"Okay, you can tell Kia that her client's needs and demands have been communicated to the guilty party--"
"Have they?"
"Tell her that the fact that her client
"And we can stand down to some kind of detente while a response is prepared?"
"Certainly. Kia can return to her normal duties for the time being."
"Thank you, Randy."
Avi's Range Rover is parked in the most remote part of the roof of the parking ramp, in the center of about twenty-five empty parking spaces that form a sort of security buffer zone. When they have traversed about half of the glacis, the car's headlights flutter, and Randy hears the preparatory snap of a sound system being energized. "The Range Rover has picked us up on Doppler radar," Avi says hastily.
The Range Rover speaketh in a fearsome Oz-like voice cranked up to burning-bush decibel levels. "You are being tracked by Cerberus! Please alter your course immediately!"
"I can't believe you bought one of these things," Randy says.

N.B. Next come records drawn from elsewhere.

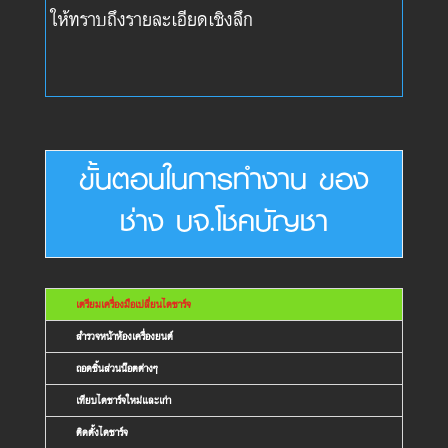
ให้ทราบถึงรายละเอียดเชิงลึก
ขั้นตอนในการทำงาน ของ
ช่าง บจ.โชคบัญชา
เตรียมเครื่องมือเปลี่ยนไดชาร์จ
สำรวจหน้าห้องเครื่องยนต์
ถอดชิ้นส่วนน๊อตต่างๆ
เทียบไดชาร์จใหม่และเก่า
ติดตั้งไดชาร์จ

"You have encroached on the Cerberus defensive perimeter! Move back. Move back," says the Range Rover. "An armed response team is being placed on standby."
"It is the only cryptographically sound car alarm system," Avi says, as if that settles the matter. He digs out a keychain attached to a black polycarbonate fob with the same dimensions, and number of buttons, as a television remote control. He enters a long series of digits and cuts off the voice in the middle of proclaiming that Randy and Avi are being recorded on a digital video camera that is sensitive into the near-infra red range.
"Normally it doesn't do that," Avi says. "I had it set to its maximum alert status."
"What's the worst that could happen? Someone would steal your car and the insurance company would buy you a new one?"
"I couldn't care less if it gets stolen. The worst that could happen would be a car bomb, or, not quite as bad, someone putting a bug in my car and listening to everything I say."
Avi drives Randy over the San Andreas Fault to his place in Pacifica, which is where Randy stores his car while he's overseas. Avi's wife Devorah is in at the doctor's for a routine prenatal and all the kids are either at school or being hustled around the neighborhood by their tag-team duo of tough Israeli nannies. Avi's nannies have the souls of war-hardened Soviet paratroopers in the bodies of nubile eighteen-year-old girls. The house has been utterly abandoned to kid-raising. The formal dining room has been converted to a nanny-barracks with bunk beds hammered together from unfinished two-by-fours, the parlor filled with cribs and changing-tables, and every square centimeter of cheap shag carpet in the place has been infused with a few dozen flakes of glitter, in various festive colors, which if they even cared about getting rid of it could only be removed through direct microsurgical extraction, one flake at a time. Avi plies Randy with a sandwich of turkey bologna and ketchup on generic Wonderoid bread. It is still too early in Manila for Randy to call Amy and make amends for whatever he did wrong. Down below them, in Avi's basement office, a fax machine shrieks and rustles like a bird in a coffee can. A laminated CIA map of Sierra Leone is spread out on the table, peeking out here and there through numerous overlying strata of dirty dishes, newspapers, coloring books, and drafts of the Epiphyte(2) Business Plan. Post-it notes are stuck to the map from place to place. Written on each note, in Avi's distinctive triple-ought Rapidograph drafting-pen hand, is a latitude and longitude with lots of significant digits, and some kind of precis of what happened there: "5 women, 2 men, 4 children, with machetes--photos:" and then serial numbers from Avi's database.
Randy was a little groggy on the drive over, and was irritable about the inappropriate daylight, but after the sandwich his metabolism tries to get into the spirit of things. He has learned to surf these mysterious endocrinological swells. "I'm going to get going," he says, and stands.
"Your overall plan, again?"
"First I go south," Randy says, superstitiously not even wanting to utter the name of the place where he used to live. "For no more than a day, I hope. Then jet lag will land on me like a plunging safe and I will hole up somewhere and watch basketball through the vee of my feet for maybe a day. Then I head north to the Palouse country."
Avi raises his eyebrows. "Home?"
"Yeah."
"Hey, before I forget--could you look for information on the Whitmans while you're up there?"
"You mean the missionaries?"
"Yeah. They came out to the Palouse to convert the Cayuse Indians, who were these magnificent horsemen. They had the best of intentions, but they accidentally gave them measles. Annihilated the whole tribe."
"Does that really land within the boundaries of your obsession? Inadvertent genocide?"